Desde el pasado domingo se está trabajando en el interior del teatro Arniches de la calle Cedaceros, que cerró siendo cine Bogart. Arrendado por un año, podría reabrirse como centro de ocio y restauración. El edificio, de tres pisos, tiene un teatro principal y dos niveles superiores en los que se podrán realizar cómodamente nuevas actividades.
Desde 1907 hay en esa manzana edificios dedicados al espectáculo. Se abrió ese año el cinema Salón Madrid, transformado nueve años más tarde en teatro de los Polichinelas.
La mejor etapa teatral fue con el nombre de Rey Alfonso, con el que lo inauguró Emilio Thuillier en octubre de 1921. En esa apertura se representó la comedia La heroica villa, de Carlos Aniches quien, medio siglo después daría su nombre al local. En 1929 se abrió en el edificio de Rey Alfonso un cabaret llamado Lido.
En 1933 se convirtió en el cine Panorama, volviendo a levantar el telón el año 1965, ya con el nombre de Archines. Aguantó con bastantes problemas durante poco más de una década. Finalmente en 1979 volvió a ser cine hasta el final de sus días.
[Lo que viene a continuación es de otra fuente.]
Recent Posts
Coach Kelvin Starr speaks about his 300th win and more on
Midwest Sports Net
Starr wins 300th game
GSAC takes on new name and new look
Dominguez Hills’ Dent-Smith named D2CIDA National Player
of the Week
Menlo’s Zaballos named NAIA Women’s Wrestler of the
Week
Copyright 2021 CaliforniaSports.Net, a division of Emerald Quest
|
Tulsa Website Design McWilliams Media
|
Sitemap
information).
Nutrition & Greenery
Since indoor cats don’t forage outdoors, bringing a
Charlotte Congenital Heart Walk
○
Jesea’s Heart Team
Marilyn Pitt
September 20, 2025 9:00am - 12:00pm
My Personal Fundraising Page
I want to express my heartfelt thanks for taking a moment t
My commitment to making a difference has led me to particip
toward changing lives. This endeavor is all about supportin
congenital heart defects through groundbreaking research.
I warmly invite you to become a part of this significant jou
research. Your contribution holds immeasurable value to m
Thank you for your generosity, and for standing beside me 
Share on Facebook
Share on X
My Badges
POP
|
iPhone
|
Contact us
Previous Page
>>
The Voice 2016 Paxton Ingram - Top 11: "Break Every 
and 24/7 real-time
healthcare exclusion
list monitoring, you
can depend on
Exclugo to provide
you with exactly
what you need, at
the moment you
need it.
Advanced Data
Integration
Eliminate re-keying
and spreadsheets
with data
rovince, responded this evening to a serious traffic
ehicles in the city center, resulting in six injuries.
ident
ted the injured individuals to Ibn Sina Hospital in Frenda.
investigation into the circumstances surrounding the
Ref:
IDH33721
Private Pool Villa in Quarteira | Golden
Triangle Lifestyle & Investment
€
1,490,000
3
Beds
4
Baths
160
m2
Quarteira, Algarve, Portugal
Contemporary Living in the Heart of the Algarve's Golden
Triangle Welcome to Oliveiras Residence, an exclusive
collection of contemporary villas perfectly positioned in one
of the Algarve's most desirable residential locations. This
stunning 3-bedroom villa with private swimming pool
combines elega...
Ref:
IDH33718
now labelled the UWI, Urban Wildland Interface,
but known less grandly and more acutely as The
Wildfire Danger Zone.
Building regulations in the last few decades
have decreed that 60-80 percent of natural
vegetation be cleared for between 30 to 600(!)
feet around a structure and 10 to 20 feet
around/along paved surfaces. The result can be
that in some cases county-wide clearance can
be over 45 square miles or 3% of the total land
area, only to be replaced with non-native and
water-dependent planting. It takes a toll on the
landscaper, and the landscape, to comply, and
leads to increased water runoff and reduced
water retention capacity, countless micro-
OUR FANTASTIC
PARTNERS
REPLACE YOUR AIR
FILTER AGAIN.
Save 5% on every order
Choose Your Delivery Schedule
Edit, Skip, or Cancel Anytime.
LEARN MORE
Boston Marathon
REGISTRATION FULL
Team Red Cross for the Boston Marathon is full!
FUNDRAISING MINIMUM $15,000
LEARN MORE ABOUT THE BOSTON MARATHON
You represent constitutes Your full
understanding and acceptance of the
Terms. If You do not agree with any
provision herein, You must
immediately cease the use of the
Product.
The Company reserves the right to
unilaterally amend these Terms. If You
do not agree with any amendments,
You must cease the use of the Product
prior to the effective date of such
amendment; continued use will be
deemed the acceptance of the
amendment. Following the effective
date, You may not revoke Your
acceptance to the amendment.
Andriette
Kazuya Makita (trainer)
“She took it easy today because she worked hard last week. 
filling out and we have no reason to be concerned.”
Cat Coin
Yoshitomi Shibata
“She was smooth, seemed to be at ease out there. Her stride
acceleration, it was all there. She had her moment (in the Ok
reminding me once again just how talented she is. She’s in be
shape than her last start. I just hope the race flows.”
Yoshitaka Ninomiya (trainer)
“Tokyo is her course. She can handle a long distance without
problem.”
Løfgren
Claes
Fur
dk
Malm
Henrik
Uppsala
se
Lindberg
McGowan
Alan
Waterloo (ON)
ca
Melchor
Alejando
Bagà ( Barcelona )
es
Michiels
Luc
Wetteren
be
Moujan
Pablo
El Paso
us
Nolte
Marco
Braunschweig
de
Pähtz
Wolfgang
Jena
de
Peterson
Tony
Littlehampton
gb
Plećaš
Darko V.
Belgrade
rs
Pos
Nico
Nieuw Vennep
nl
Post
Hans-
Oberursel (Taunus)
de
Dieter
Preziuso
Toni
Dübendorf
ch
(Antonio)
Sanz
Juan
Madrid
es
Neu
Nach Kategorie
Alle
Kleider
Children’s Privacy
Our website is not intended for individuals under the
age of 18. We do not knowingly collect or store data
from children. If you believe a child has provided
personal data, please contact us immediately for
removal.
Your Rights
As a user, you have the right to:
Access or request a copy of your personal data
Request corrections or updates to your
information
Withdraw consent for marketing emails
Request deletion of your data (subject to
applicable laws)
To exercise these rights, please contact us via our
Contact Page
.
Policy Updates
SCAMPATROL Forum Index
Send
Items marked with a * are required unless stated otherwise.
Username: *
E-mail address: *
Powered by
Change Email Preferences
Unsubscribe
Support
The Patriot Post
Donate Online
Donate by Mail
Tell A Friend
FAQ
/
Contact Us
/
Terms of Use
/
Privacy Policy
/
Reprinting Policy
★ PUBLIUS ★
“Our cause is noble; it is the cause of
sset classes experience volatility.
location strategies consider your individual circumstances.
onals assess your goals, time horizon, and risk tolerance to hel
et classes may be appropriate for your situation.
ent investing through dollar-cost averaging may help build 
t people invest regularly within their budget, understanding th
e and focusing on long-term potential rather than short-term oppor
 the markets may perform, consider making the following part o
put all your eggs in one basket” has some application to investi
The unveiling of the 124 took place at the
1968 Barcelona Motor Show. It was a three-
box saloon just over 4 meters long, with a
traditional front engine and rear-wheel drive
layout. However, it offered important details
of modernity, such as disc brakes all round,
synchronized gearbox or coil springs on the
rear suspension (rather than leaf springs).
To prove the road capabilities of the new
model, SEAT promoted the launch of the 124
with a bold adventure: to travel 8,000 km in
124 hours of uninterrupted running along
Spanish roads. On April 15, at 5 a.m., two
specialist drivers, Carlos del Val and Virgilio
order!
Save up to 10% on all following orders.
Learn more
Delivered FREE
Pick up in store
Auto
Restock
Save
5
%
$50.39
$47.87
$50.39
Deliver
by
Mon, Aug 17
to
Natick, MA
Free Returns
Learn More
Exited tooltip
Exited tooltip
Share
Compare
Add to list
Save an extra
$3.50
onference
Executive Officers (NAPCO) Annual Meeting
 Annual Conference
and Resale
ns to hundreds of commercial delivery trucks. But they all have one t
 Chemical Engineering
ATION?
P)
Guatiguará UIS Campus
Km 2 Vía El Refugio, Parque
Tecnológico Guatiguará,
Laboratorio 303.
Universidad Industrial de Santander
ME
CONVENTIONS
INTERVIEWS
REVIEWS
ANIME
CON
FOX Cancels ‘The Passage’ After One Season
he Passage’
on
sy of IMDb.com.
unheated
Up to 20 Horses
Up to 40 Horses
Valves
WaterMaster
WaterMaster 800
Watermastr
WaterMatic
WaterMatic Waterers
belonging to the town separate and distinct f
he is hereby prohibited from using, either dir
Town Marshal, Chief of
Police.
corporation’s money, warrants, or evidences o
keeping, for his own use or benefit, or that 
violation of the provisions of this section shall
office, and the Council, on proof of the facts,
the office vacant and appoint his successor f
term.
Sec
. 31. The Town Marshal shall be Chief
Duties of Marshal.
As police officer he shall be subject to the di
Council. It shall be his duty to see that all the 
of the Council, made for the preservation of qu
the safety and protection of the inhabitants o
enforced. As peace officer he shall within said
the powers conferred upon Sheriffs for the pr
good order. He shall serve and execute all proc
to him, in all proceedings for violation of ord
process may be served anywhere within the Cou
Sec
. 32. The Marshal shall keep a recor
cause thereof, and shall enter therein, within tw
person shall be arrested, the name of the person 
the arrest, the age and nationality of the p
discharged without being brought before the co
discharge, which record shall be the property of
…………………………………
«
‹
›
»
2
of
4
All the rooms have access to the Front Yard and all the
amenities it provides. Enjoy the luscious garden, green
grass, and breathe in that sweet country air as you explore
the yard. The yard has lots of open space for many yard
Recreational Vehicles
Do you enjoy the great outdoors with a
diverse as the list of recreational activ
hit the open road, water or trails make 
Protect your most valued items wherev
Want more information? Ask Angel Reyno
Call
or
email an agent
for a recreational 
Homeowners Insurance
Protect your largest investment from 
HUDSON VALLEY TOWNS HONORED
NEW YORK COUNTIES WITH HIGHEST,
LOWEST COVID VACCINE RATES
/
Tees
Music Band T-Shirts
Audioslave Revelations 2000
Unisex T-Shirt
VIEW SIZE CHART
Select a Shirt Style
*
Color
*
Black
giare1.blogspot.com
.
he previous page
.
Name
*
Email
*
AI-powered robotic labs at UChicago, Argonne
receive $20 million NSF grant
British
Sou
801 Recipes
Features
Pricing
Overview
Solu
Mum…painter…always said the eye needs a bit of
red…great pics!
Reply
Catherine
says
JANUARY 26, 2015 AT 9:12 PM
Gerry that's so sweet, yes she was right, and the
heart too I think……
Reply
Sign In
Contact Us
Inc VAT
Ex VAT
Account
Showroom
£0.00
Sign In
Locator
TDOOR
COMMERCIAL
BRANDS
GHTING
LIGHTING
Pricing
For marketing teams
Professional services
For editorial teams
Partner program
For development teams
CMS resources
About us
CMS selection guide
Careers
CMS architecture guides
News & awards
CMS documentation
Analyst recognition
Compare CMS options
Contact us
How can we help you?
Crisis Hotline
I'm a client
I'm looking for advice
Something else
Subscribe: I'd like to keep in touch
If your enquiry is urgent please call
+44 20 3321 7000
El teatro Arniches lleva veinte años cerrado e, incluso, sufrió una breve ocupación.
En los trabajos que han comenzado se ha retirado las viejas butacas, totalmente inservibles y, tras la inspección municipal que pasarán de manera inmediata, los nuevos inquilinos acometerán una restauración manteniendo la decoración orientalista del interior. Posiblemente encontrarán restos de las primitivas cerámicas que cubrían numerosas zonas del interior y toda la fachada principal.